### Instructions for the task
What is the number of lines in the listing below that include the string "close"? Answer with that number alone.

··· Records supplied ···

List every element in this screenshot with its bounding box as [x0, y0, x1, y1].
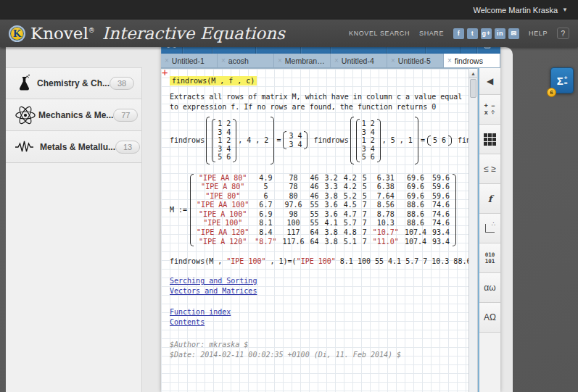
- sidebar-item[interactable]: Metals & Metallu...13: [6, 131, 141, 163]
- function-description: Extracts all rows of matrix M, which hav…: [170, 92, 468, 112]
- help-button[interactable]: ?: [557, 28, 569, 39]
- tab-label: Untitled-1: [172, 57, 205, 65]
- tab-untitled-1[interactable]: ×Untitled-1: [161, 54, 218, 67]
- close-tab-icon[interactable]: ×: [221, 57, 226, 64]
- worksheet[interactable]: + findrows(M , f , c) Extracts all rows …: [161, 68, 468, 392]
- app-title: Interactive Equations: [102, 24, 285, 43]
- tab-untitled-5[interactable]: ×Untitled-5: [387, 54, 444, 67]
- brand-name: Knovel®: [30, 24, 95, 43]
- scroll-up-arrow-icon[interactable]: ▲: [469, 69, 477, 78]
- googleplus-icon[interactable]: g+: [481, 28, 492, 39]
- close-tab-icon[interactable]: ×: [391, 57, 395, 64]
- share-icons: ftg+in✉: [453, 28, 519, 39]
- sidebar-item-label: Chemistry & Ch...: [37, 78, 110, 88]
- worksheet-link[interactable]: Contents: [170, 317, 205, 328]
- worksheet-link[interactable]: Function index: [170, 307, 231, 317]
- vertical-scrollbar[interactable]: ▲: [468, 68, 478, 392]
- tab-acosh[interactable]: ×acosh: [218, 54, 274, 67]
- tab-label: Membrane...: [285, 57, 326, 65]
- palette-plot-button[interactable]: ∴: [479, 214, 500, 243]
- matrix-grid-icon: [484, 133, 496, 146]
- sigma-icon: Σ: [557, 75, 563, 87]
- svn-comments: $Author: mkraska $$Date: 2014-02-11 00:0…: [170, 340, 468, 360]
- welcome-user[interactable]: Welcome Martin Kraska: [474, 6, 558, 14]
- app-header: K Knovel® Interactive Equations KNOVEL S…: [0, 20, 578, 47]
- top-bar: Welcome Martin Kraska ▼: [0, 0, 578, 20]
- cursor-crosshair-icon: +: [162, 68, 168, 78]
- close-tab-icon[interactable]: ×: [334, 57, 339, 64]
- palette-matrix-button[interactable]: [479, 125, 500, 154]
- equation-count-badge: 6: [547, 88, 556, 97]
- m-matrix: "IPE AA 80"4.978463.24.256.3169.659.6"IP…: [190, 174, 456, 247]
- m-matrix-block: M := "IPE AA 80"4.978463.24.256.3169.659…: [170, 174, 468, 247]
- sidebar-item-label: Mechanics & Me...: [38, 110, 113, 120]
- plot-axes-icon: ∴: [485, 224, 495, 233]
- sidebar-item[interactable]: Mechanics & Me...77: [6, 99, 141, 131]
- work-area: + findrows(M , f , c) Extracts all rows …: [161, 68, 500, 392]
- category-sidebar: Chemistry & Ch...38Mechanics & Me...77Me…: [6, 67, 142, 392]
- worksheet-content: findrows(M , f , c) Extracts all rows of…: [161, 69, 468, 360]
- atom-icon: [15, 104, 36, 126]
- knovel-search-link[interactable]: KNOVEL SEARCH: [349, 30, 410, 37]
- tab-bar: ×Untitled-1×acosh×Membrane...×Untitled-4…: [161, 54, 500, 68]
- knovel-logo-icon: K: [9, 25, 25, 42]
- palette-greek-uppercase-button[interactable]: AΩ: [479, 303, 500, 333]
- tab-label: findrows: [455, 57, 483, 65]
- sidebar-item[interactable]: Chemistry & Ch...38: [6, 67, 141, 99]
- header-actions: KNOVEL SEARCH SHARE ftg+in✉ HELP ?: [349, 28, 569, 39]
- equation-panel: NEWUPLOADDOWNLDEDITCALCULATEINSERTUNITS …: [161, 34, 500, 392]
- user-menu-caret-icon[interactable]: ▼: [562, 7, 568, 13]
- worksheet-link[interactable]: Serching and Sorting: [170, 276, 257, 286]
- close-tab-icon[interactable]: ×: [278, 57, 282, 64]
- worksheet-link[interactable]: Vectors and Matrices: [170, 286, 257, 296]
- share-label: SHARE: [419, 30, 444, 37]
- close-tab-icon[interactable]: ×: [447, 57, 452, 64]
- tab-label: acosh: [228, 57, 249, 65]
- palette-boolean-button[interactable]: ≤ ≥: [479, 154, 500, 184]
- examples-row: findrows1 23 41 23 45 6, 4 , 2=3 43 4fin…: [170, 117, 468, 164]
- findrows-example[interactable]: findrows1 23 41 23 45 6, 4 , 2=3 43 4: [170, 117, 307, 164]
- findrows-example[interactable]: findrows1 23 41 23 45 6, 5 , 1=5 6: [313, 117, 451, 164]
- tab-untitled-4[interactable]: ×Untitled-4: [331, 54, 387, 67]
- findrows-result-line: findrows(M , "IPE 100" , 1)=("IPE 100" 8…: [170, 257, 468, 265]
- item-count-badge: 38: [110, 77, 134, 90]
- palette-functions-button[interactable]: f: [479, 184, 500, 214]
- tab-membrane-[interactable]: ×Membrane...: [274, 54, 331, 67]
- waveform-icon: [15, 140, 38, 154]
- findrows-example[interactable]: findrows1 23 41 23 45 6, ": [458, 117, 468, 164]
- math-palette: ◀+ −x ÷≤ ≥f∴010101αωAΩ: [478, 68, 500, 392]
- palette-collapse-panel-button[interactable]: ◀: [479, 68, 500, 95]
- sidebar-item-label: Metals & Metallu...: [40, 142, 115, 152]
- tab-label: Untitled-5: [398, 57, 431, 65]
- item-count-badge: 77: [113, 109, 138, 122]
- close-tab-icon[interactable]: ×: [165, 57, 169, 64]
- flask-icon: [15, 74, 35, 93]
- palette-programming-button[interactable]: 010101: [479, 243, 500, 273]
- my-equations-flyout-button[interactable]: Σ += 6: [550, 67, 574, 93]
- item-count-badge: 13: [115, 141, 140, 154]
- email-icon[interactable]: ✉: [508, 28, 519, 39]
- tab-label: Untitled-4: [342, 57, 374, 65]
- linkedin-icon[interactable]: in: [495, 28, 505, 39]
- m-matrix-label: M :=: [170, 206, 187, 214]
- help-label: HELP: [529, 30, 548, 37]
- palette-greek-lowercase-button[interactable]: αω: [479, 273, 500, 303]
- twitter-icon[interactable]: t: [467, 28, 478, 39]
- tab-findrows[interactable]: ×findrows: [444, 54, 500, 67]
- scrollbar-thumb[interactable]: [470, 79, 476, 98]
- function-signature[interactable]: findrows(M , f , c): [170, 76, 257, 86]
- links-group-1: Serching and SortingVectors and Matrices: [170, 276, 468, 296]
- links-group-2: Function indexContents: [170, 307, 468, 328]
- facebook-icon[interactable]: f: [453, 28, 464, 39]
- palette-arithmetic-button[interactable]: + −x ÷: [479, 95, 500, 125]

···

### Exercise solution
6